**RECORDS TO USE**

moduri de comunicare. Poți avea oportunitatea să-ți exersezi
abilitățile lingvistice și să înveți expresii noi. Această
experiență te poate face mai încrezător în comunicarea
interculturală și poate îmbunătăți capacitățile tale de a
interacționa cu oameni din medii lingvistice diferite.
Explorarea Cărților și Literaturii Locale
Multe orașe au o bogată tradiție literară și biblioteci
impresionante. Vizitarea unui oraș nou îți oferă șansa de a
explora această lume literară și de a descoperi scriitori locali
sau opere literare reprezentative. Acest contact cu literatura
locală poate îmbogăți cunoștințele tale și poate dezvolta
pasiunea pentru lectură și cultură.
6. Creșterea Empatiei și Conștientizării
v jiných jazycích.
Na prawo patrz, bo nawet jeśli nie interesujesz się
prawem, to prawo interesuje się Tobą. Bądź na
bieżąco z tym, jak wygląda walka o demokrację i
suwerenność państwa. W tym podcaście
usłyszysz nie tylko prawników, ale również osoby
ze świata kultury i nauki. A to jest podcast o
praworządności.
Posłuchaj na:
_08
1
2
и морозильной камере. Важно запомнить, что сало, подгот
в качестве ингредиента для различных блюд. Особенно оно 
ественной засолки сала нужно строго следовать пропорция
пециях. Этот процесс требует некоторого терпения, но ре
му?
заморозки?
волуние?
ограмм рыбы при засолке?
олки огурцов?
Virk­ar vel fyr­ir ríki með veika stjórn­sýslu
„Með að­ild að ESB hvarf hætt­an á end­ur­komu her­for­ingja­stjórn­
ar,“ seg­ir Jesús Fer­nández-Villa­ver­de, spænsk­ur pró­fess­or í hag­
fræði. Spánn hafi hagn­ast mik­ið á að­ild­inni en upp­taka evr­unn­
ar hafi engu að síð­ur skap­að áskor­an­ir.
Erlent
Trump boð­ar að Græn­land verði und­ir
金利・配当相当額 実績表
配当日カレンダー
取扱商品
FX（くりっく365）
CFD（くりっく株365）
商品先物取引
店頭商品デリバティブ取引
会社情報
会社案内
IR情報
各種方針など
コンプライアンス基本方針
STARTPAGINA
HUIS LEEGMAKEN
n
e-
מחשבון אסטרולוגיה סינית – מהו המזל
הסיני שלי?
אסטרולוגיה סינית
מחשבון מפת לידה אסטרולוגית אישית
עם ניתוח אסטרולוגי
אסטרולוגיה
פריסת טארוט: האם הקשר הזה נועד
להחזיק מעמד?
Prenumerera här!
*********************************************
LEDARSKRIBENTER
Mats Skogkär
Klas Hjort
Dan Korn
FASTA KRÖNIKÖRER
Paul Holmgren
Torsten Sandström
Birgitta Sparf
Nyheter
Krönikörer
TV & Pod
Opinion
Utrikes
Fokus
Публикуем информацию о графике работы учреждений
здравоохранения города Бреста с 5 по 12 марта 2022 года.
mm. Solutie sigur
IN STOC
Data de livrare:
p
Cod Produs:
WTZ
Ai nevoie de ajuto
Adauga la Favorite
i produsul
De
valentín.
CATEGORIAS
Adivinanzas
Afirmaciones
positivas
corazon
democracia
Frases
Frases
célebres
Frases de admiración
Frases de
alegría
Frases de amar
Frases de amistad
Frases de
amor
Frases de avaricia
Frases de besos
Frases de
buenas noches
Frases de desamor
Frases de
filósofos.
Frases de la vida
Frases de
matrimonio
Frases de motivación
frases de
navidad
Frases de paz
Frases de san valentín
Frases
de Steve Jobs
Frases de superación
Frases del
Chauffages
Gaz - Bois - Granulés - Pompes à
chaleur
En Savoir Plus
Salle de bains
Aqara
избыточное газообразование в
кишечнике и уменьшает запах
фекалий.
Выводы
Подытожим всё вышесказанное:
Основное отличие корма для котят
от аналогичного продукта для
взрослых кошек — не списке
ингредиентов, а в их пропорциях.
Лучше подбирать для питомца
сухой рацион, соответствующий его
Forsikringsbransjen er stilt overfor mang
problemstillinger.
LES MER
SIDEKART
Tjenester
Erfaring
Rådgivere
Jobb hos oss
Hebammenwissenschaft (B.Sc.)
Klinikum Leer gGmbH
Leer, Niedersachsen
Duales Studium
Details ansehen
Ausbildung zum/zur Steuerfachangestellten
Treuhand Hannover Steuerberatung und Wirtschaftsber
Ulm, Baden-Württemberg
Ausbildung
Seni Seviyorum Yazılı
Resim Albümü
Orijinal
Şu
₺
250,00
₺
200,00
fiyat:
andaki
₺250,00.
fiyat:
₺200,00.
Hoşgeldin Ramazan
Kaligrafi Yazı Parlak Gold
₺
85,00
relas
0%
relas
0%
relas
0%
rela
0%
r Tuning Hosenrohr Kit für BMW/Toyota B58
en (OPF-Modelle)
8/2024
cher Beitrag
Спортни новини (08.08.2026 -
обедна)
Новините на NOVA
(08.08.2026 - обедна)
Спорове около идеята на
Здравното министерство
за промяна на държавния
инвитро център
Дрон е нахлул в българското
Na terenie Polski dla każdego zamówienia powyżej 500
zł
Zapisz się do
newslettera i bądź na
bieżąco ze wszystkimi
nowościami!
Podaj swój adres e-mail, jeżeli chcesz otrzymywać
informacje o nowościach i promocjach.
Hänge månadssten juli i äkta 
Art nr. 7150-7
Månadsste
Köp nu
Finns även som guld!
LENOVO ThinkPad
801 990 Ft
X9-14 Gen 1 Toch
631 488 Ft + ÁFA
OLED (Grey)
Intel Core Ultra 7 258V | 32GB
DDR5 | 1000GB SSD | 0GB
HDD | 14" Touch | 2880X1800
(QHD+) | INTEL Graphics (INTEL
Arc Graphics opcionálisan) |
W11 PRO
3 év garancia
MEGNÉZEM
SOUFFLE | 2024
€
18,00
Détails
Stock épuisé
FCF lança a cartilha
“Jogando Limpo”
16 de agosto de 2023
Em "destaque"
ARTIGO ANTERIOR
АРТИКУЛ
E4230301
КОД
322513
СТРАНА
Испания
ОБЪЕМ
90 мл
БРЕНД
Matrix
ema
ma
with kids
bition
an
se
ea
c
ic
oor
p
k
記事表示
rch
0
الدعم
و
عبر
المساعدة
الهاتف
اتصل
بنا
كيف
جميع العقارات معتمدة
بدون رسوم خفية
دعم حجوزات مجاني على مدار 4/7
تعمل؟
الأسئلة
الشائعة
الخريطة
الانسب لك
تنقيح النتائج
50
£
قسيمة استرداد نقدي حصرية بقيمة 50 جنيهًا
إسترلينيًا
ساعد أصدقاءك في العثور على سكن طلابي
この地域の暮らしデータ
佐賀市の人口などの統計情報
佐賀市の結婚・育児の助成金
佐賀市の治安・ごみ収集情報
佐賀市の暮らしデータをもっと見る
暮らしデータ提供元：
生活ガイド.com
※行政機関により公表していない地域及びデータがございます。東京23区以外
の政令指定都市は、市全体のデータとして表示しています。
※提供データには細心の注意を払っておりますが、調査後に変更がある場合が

**PROBLEM REQUIREMENTS**
Using the word "bieżąco" as the filter, copy each matching line from the material.

**SOLUTION**
bieżąco z tym, jak wygląda walka o demokrację i
bieżąco ze wszystkimi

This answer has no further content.